#### Assignment
Copy nothing past the line containing "NC. He has been". Transcribe every line of the listing below up to and including it, from the first, except pictures.

#### Data provided
--- --- ---

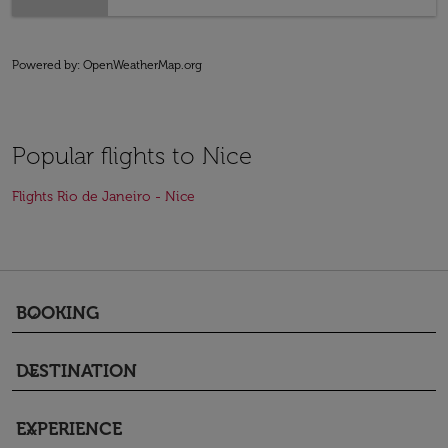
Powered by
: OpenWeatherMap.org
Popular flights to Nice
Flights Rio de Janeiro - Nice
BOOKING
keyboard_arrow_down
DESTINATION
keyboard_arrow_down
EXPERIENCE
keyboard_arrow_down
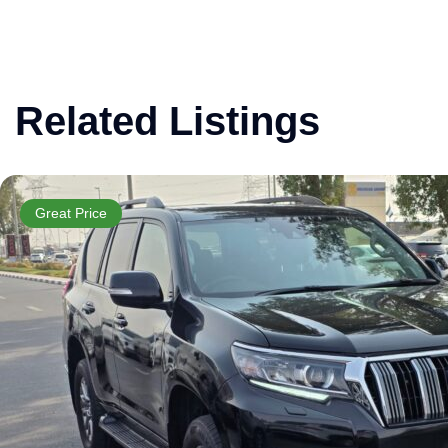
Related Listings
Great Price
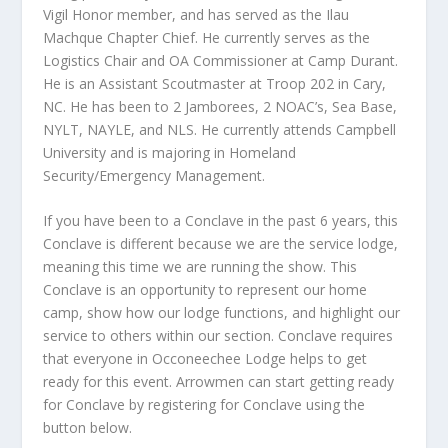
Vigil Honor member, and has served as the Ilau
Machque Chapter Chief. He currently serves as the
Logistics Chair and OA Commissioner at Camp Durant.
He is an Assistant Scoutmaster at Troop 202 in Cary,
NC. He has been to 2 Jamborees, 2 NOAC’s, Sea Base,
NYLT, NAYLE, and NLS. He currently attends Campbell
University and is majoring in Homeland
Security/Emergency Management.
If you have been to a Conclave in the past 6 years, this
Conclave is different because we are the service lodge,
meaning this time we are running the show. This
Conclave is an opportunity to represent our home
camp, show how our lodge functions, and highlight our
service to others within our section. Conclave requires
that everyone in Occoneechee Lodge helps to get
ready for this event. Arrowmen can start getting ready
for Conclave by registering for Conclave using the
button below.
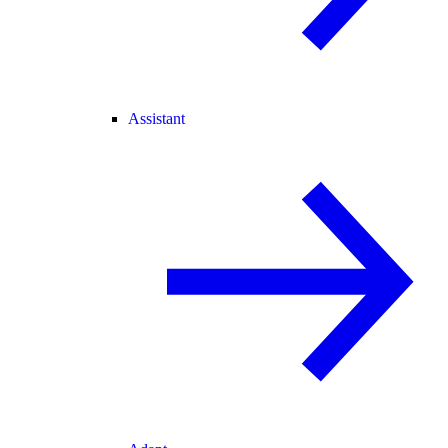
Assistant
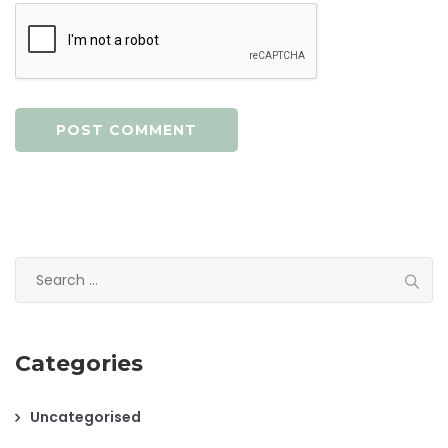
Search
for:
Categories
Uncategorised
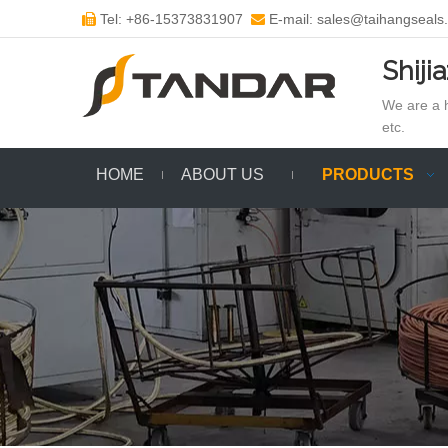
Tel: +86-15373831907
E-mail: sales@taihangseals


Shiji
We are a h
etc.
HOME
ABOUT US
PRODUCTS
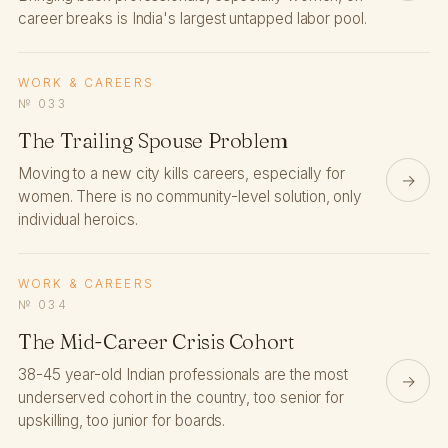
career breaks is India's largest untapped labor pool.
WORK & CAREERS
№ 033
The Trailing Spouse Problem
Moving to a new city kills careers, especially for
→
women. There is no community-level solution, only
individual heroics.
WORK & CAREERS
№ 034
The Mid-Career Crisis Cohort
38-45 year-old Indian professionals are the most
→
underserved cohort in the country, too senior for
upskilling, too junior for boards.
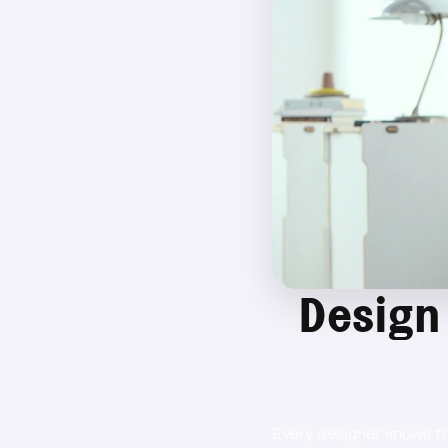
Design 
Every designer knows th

--- --- ---

#### Task output
Powered by
: OpenWeatherMap.org
Popular flights to Nice
Flights Rio de Janeiro - Nice
BOOKING
keyboard_arrow_down
DESTINATION
keyboard_arrow_down
EXPERIENCE
keyboard_arrow_down
Related Listings
Great Price
Vigil Honor member, and has served as the Ilau
Machque Chapter Chief. He currently serves as the
Logistics Chair and OA Commissioner at Camp Durant.
He is an Assistant Scoutmaster at Troop 202 in Cary,
NC. He has been to 2 Jamborees, 2 NOAC’s, Sea Base,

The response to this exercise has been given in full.